Dana C. Chandler Jr. painting in his studio at AAMARP. (Courtesy Northeastern University Archives and Special Collections; photo by Jerry Schrader)
Dana C. Chandler Jr. painting in his studio at AAMARP. (Courtesy Northeastern University Archives and Special Collections; photo by Jerry Schrader)

Artist, educator and activist Dana C. Chandler Jr. founded the African American Master Artists-in-Residence Program (AAMARP) at Northeastern University in 1977. It is one of few longstanding residency programs for Black artists in the country. AAMARP was derived from the Black Arts Movement in Boston to foster “the diverse dynamics of African American aesthetics.” The program is a space for exhibitions, poetry readings, dance performances, lectures, films, workshops and public gatherings. AAMARP currently hosts 13 artists with works across a variety of media exploring Africa and its diaspora. “Say It Loud” will feature works by AAMARP-affiliated artists from 1977 to present day, uncovering “a living archive of creative resistance, cultural memory and Black artistic excellence.” The works of 39 artists will be highlighted in the exhibition, including Barbara Ward Armstrong, who created life-sized African-inspired multi-textured fabric sculptures, Roxbury artist John Wilson, who is known for his “Eternal Presence” bronze maquette outside of the National Center for Afro-American Artists in Boston, and Boston artist Allan Rohan Crite, who captured and celebrated the city’s Black communities.


'Edmonia Lewis: Said in Stone'
Peabody Essex Museum

Feb. 14-June 7

Edmonia Lewis, "Forever Free," 1867. (Courtesy Howard University Gallery of Art/Licensed by Art Resource, NY; photo courtesy The Metropolitan Museum of Art)
Edmonia Lewis, "Forever Free," 1867. (Courtesy Howard University Gallery of Art/Licensed by Art Resource, NY; photo courtesy The Metropolitan Museum of Art)

This exhibition makes history as the first major retrospective of Edmonia Lewis’ work. Lewis, who also went by her Native American name Wildfire, was a Black and Indigenous sculptor in the late 19th and early 20th centuries. She attended Oberlin College in Ohio but was forced to leave before graduating after a series of racist attacks. Lewis moved to Boston and sculpted small portrait medallions of abolitionists. She later immigrated to Rome, met other American women sculptors, and began working in marble. There, she created “Forever Free,” a sculpture celebrating emancipation in the U.S., and “The Death of Cleopatra,” a sculpture of the queen on her throne that honored female strength and the artist’s independence. Lewis was “the first sculptor of Afro-Caribbean and Anishinaabe descent to achieve widespread international acclaim,” according to the exhibition press release. Co-organized by the Peabody Essex Museum and the Georgia Museum of Art at the University of Georgia, “Edmonia Lewis: Said in Stone” will feature 30 sculptures by Lewis along with objects — including photographs, Indigenous belongings and literature — to further illuminate her life.

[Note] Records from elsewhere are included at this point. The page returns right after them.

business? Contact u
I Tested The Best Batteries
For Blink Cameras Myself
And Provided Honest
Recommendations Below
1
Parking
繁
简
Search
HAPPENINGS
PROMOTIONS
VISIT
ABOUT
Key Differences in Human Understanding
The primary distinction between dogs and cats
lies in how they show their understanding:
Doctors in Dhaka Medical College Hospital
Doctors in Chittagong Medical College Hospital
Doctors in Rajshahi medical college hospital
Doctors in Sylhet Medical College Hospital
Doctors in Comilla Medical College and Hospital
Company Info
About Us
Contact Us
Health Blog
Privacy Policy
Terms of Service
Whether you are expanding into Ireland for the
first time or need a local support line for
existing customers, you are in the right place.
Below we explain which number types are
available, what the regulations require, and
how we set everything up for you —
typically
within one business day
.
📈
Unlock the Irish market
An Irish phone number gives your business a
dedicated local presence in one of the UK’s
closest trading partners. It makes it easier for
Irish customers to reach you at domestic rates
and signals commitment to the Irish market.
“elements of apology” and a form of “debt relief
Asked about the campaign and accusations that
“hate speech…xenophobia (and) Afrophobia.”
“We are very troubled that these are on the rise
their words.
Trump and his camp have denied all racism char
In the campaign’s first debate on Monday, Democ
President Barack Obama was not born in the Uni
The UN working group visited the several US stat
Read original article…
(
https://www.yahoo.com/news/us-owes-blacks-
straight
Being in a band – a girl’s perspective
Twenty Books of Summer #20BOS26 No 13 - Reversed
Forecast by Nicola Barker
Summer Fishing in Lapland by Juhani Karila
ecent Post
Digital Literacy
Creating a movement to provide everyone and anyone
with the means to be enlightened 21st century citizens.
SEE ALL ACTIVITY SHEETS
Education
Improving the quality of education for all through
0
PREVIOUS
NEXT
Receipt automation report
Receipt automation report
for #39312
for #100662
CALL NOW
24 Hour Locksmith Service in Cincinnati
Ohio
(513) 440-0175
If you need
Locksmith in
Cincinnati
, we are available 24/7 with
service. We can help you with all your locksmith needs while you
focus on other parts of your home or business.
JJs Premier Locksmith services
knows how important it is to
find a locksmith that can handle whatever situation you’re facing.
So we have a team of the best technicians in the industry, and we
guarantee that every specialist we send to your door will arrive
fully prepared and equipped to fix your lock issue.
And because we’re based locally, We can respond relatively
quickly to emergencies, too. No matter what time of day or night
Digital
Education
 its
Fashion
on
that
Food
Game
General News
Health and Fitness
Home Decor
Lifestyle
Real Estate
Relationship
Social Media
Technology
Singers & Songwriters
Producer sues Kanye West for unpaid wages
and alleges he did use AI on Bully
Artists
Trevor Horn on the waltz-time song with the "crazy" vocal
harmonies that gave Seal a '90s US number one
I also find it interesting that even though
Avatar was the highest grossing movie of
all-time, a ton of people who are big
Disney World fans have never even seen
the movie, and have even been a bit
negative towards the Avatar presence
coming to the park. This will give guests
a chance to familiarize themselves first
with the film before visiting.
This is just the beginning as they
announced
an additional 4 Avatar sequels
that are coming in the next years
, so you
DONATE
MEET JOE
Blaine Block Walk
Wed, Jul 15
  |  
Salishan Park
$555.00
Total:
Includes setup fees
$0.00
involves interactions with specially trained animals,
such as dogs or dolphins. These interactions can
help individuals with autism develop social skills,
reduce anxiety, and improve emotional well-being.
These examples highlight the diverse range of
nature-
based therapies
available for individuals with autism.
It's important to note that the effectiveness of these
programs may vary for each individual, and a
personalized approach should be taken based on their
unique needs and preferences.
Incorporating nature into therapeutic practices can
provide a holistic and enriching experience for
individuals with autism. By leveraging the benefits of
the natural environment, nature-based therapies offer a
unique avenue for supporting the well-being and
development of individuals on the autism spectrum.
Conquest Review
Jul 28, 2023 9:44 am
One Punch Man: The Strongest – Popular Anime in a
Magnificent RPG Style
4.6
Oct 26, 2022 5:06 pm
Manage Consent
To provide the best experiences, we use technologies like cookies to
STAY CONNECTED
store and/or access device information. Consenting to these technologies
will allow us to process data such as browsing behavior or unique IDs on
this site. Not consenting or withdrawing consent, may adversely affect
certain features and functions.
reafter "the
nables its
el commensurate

'Persona: Photography and the Re-Imagined Self'
Isabella Stewart Gardner Museum

Feb. 19-May 10

Jamie Diamond, "1.21.11, I Promise to be a Good Mother," 2011. (Courtesy the artist and Kewenig Gallery)
Jamie Diamond, "1.21.11, I Promise to be a Good Mother," 2011. (Courtesy the artist and Kewenig Gallery)

The Isabella Stewart Gardner Museum’s “Persona: Photography and the Re-Imagined Self” will explore the ways artists navigate and reconceive identity and self through photography. The exhibition will feature around 80 works examining gender, personal histories, icons and stereotyping from the 20th century to the present. Contemporary works will be compared with historical references. “Persona” will include works by photographer Cindy Sherman, who primarily developed self-portraits, depicting herself as different characters. The Gardner will also feature “Belle Haleine: Eau de Voilette” by Marcel Duchamp and Man Ray. Duchamp asked Man Ray to help photograph him as his female alter-ego Rose Sélavy to be featured on a perfume bottle. Artists Azra Aksamija and Wang Qingsong will illuminate the self in the context of the digital world. Viewers are invited to reexamine their own ideas of self and how society shapes identity.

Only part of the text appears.